What you will do: Scan the listing below and copy every line holding "point".

[Opening The data section]

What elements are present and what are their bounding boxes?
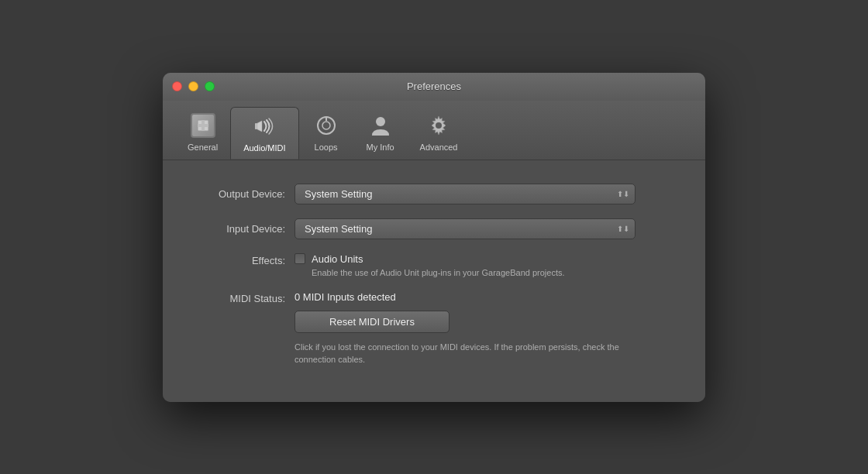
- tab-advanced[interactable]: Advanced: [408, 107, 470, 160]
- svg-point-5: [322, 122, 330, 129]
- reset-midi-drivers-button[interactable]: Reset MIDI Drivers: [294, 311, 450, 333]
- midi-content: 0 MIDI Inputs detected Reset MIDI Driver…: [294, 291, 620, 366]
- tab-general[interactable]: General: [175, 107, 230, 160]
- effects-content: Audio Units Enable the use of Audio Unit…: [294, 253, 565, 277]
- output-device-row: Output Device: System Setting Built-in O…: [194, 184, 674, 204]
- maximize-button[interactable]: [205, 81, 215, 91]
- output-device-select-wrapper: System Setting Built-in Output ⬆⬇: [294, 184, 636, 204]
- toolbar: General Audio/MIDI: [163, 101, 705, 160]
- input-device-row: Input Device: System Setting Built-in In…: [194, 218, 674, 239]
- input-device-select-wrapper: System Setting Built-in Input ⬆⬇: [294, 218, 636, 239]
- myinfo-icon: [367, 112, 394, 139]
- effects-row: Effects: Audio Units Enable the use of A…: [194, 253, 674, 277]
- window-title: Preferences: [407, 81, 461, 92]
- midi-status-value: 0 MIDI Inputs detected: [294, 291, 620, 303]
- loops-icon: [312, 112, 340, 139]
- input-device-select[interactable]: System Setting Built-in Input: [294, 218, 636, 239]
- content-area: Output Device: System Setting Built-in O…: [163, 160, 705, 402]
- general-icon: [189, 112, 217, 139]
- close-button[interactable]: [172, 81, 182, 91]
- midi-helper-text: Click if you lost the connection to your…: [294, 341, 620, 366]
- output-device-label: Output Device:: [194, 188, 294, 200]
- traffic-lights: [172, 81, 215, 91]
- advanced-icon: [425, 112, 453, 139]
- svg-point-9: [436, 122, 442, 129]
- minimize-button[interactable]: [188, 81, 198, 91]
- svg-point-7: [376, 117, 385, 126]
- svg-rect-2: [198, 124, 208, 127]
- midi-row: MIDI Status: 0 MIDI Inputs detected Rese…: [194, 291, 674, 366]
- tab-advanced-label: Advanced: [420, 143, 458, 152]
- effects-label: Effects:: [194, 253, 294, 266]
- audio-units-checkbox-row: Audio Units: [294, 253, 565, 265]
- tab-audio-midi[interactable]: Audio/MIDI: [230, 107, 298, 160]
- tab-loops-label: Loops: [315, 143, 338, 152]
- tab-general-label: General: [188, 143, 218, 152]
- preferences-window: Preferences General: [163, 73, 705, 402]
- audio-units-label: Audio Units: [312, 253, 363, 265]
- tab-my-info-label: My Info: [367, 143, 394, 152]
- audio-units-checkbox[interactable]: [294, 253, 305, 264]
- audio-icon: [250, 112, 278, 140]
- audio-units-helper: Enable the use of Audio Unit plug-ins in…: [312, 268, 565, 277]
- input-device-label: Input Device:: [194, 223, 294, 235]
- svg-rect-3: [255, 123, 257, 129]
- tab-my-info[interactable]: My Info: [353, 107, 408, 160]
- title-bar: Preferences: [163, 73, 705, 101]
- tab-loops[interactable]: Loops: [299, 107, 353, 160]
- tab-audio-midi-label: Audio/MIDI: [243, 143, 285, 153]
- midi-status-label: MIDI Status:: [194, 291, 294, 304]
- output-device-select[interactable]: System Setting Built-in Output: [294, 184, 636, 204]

[Closing The data section]

Solution to the problem:
- svg-point-5: [322, 122, 330, 129]
- svg-point-9: [436, 122, 442, 129]
- svg-point-7: [376, 117, 385, 126]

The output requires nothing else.